The festivities get underway at 7 p.m. with handmade cocktails and champagne. Dinner will be served at the Cafe’s communal table and all five courses will be paired with delicious wines. Chef Allen and Captain Mike will educate attendees between courses. Their goal is to illuminate South Florida foodies about ocean conservation through scrumptious dining. Chef Allen is passionate about the subject and has been a longtime advocate of sustainability and wants to educate other chefs about sustainable seafood.

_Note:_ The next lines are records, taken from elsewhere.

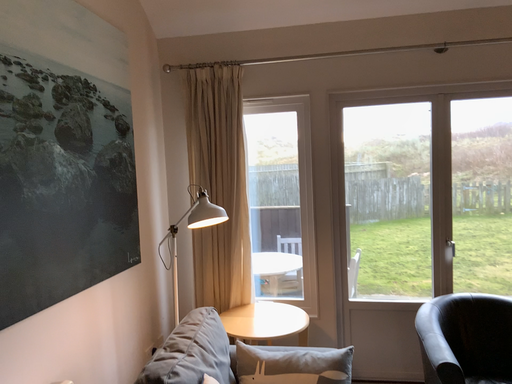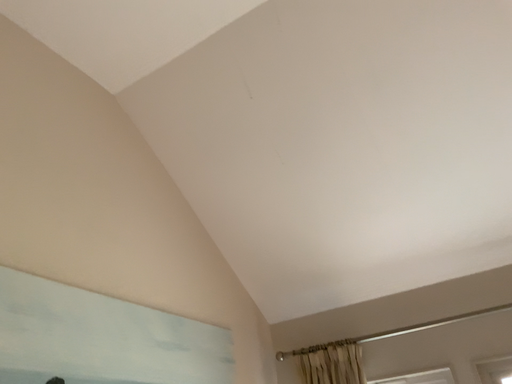 Question: How did the camera likely rotate when shooting the video?

Choices:
 (A) rotated upward
 (B) rotated downward

Answer: (A) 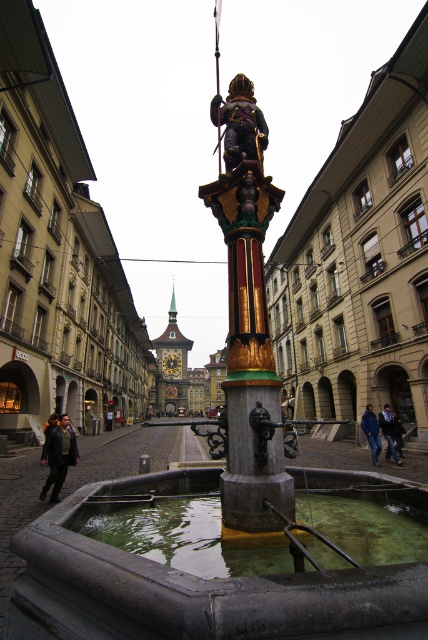 Question: Based on their relative distances, which object is farther from the dark gray jacket at lower left?

Choices:
 (A) gold clock tower at center
 (B) gold/yellow metal clock at center
 (C) gold polished statue at center

Answer: (A)

Question: Which point is farther to the camera?

Choices:
 (A) (58, 460)
 (B) (234, 125)
 (C) (398, 461)

Answer: (C)

Question: Observing the image, what is the correct spatial positioning of gold polished statue at center in reference to dark gray jacket at lower left?

Choices:
 (A) above
 (B) below

Answer: (A)

Question: Does dark gray jacket at lower left have a larger size compared to dark blue jeans at lower right?

Choices:
 (A) no
 (B) yes

Answer: (B)

Question: Can you confirm if gold clock tower at center is positioned above dark gray jacket at lower left?

Choices:
 (A) yes
 (B) no

Answer: (B)

Question: Among these objects, which one is nearest to the camera?

Choices:
 (A) gold/yellow metal clock at center
 (B) gold clock tower at center

Answer: (B) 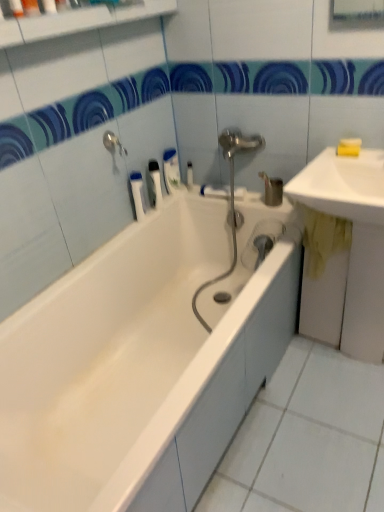 Question: Can you confirm if white glossy sink at upper right, the 1th sink in the top-to-bottom sequence, is taller than white plastic bottle at upper center, the 4th toiletry when ordered from left to right?

Choices:
 (A) no
 (B) yes

Answer: (B)

Question: From a real-world perspective, is white glossy sink at upper right, arranged as the 2th sink when ordered from the bottom, over white plastic bottle at upper center, which ranks as the third toiletry in bottom-to-top order?

Choices:
 (A) yes
 (B) no

Answer: (A)

Question: Are white glossy sink at upper right, arranged as the 2th sink when ordered from the bottom, and white plastic bottle at upper center, which ranks as the third toiletry in bottom-to-top order, beside each other?

Choices:
 (A) yes
 (B) no

Answer: (B)

Question: Does white glossy sink at upper right, arranged as the 2th sink when ordered from the bottom, come in front of white plastic bottle at upper center, which ranks as the 1th toiletry in back-to-front order?

Choices:
 (A) yes
 (B) no

Answer: (A)

Question: From the image's perspective, does white glossy sink at upper right, the 1th sink in the top-to-bottom sequence, appear lower than white plastic bottle at upper center, the 4th toiletry positioned from the front?

Choices:
 (A) yes
 (B) no

Answer: (A)

Question: Considering the relative sizes of white glossy sink at upper right, arranged as the 2th sink when ordered from the bottom, and white plastic bottle at upper center, which is the 1th toiletry from right to left, in the image provided, is white glossy sink at upper right, arranged as the 2th sink when ordered from the bottom, bigger than white plastic bottle at upper center, which is the 1th toiletry from right to left,?

Choices:
 (A) no
 (B) yes

Answer: (B)

Question: Is white plastic toothbrush at upper center, positioned as the third toiletry in left-to-right order, facing towards matte orange soap at upper left, which is counted as the 1th toiletry, starting from the top?

Choices:
 (A) yes
 (B) no

Answer: (B)

Question: Is the depth of white plastic toothbrush at upper center, the 2th toiletry when ordered from right to left, less than that of matte orange soap at upper left, which is counted as the first toiletry, starting from the front?

Choices:
 (A) yes
 (B) no

Answer: (B)

Question: Is white plastic toothbrush at upper center, the 2th toiletry from the bottom, outside matte orange soap at upper left, acting as the 4th toiletry starting from the bottom?

Choices:
 (A) yes
 (B) no

Answer: (A)

Question: From the image's perspective, would you say white plastic toothbrush at upper center, which ranks as the 3th toiletry in top-to-bottom order, is positioned over matte orange soap at upper left, placed as the 1th toiletry when sorted from left to right?

Choices:
 (A) yes
 (B) no

Answer: (B)

Question: Does white plastic toothbrush at upper center, which ranks as the 3th toiletry in top-to-bottom order, appear on the left side of matte orange soap at upper left, placed as the 1th toiletry when sorted from left to right?

Choices:
 (A) no
 (B) yes

Answer: (A)

Question: Is white plastic toothbrush at upper center, acting as the 2th toiletry starting from the back, taller than matte orange soap at upper left, which is counted as the first toiletry, starting from the front?

Choices:
 (A) yes
 (B) no

Answer: (A)

Question: From the image's perspective, is white glossy sink at upper right, arranged as the 2th sink when ordered from the bottom, located beneath yellow matte soap at upper right, which is counted as the first soap, starting from the bottom?

Choices:
 (A) no
 (B) yes

Answer: (B) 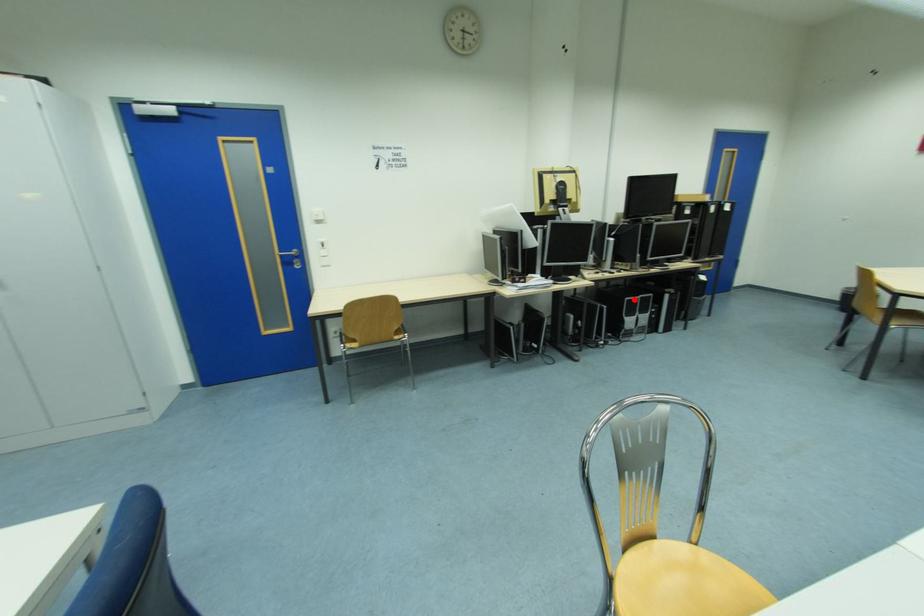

A portion of the proceeds will benefit Captain Mike’s non-profit foundation, The Fishing Experience and Slow Food Miami.

 


ALLEN SUSSER

Chef Allen Susser is a winner of the prestigious James Beard Award. He is the culinary director of The Café at Books & Books. Under his direction, the Café at Books & Books serves locally caught and sustainable produced fruits, vegetables, fish and seafood products. Chef Allen’s personal culinary viewpoint has been established since 1986 when he opened Chef Allen’s, a groundbreaking Miami restaurant. The New York Times called Allen the “Ponce De Leon of New Florida cooking.” Food & Wine magazine named Chef Allen “One of the Best 10 Chefs in America”. In 2000, Allen launched Chef Allen’s Consulting a boutique restaurant and hospitality consulting firm – providing strategic initiative, culinary resources, and innovative direction for the industry. He is currently pioneering chocolate in St Lucia, West Indies. His Emerald Estate Vintage Chocolate is authentically handcrafting small batches of cacao beans on the volcanic hillsides by the edge of the rain forest.

 

 

 


DEAN JAMES MAX

Dean James Max is the chef and president of DJM restaurants, a company that specializes in restaurant concept development and ongoing management, and has been an established leader in the culinary world for many years now. He has celebrated the launch of numerous destination restaurants all over the world and is based out of Deerfield Beach, Florida. The newest venture is chef Dean’s return to his flagship city with the opening of a unique seafood concept called Even Keel Fish and Oyster with two of his longest running chefs. DJM has created brands like the award winning 3030 Ocean restaurant in Fort Lauderdale: Latitude 41, AMP 150, Parallel Post, Watertable, and reinvented the Cheeca Lodge Resort in Islamorada. The restaurants are all based around farm to table concepts and are deeply involved in grass roots marketing programs that develop them as destination locations. Chef Max has a laundry list of accomplishments from multiple James Beard nominations for Best Chef, crowned “King of American Seafood” in 2010, wrote an amazing seafood cookbook in 2006 called “A Life by the Sea, and holds many restaurant accolades from multiple properties.

 

 

 

 


TODD ERICKSON

Todd Erickson is the executive chef and partner of GLAM Vegan Miami, Society Ft. Myers and Huahua’s Taqueria South Beach. Erickson’s approach reflects his passion for both travel and regional cuisines, and has earned him a following with respected critics and food novices alike. He has rapidly become a recognized name in culinary excellence and flavor inspiration and has earned dozens of awards for his menus, including Eater.com’s “Hottest Chef,” Seed Food and Wine & Burger Battle’s “Best Plant Based Burger in America.”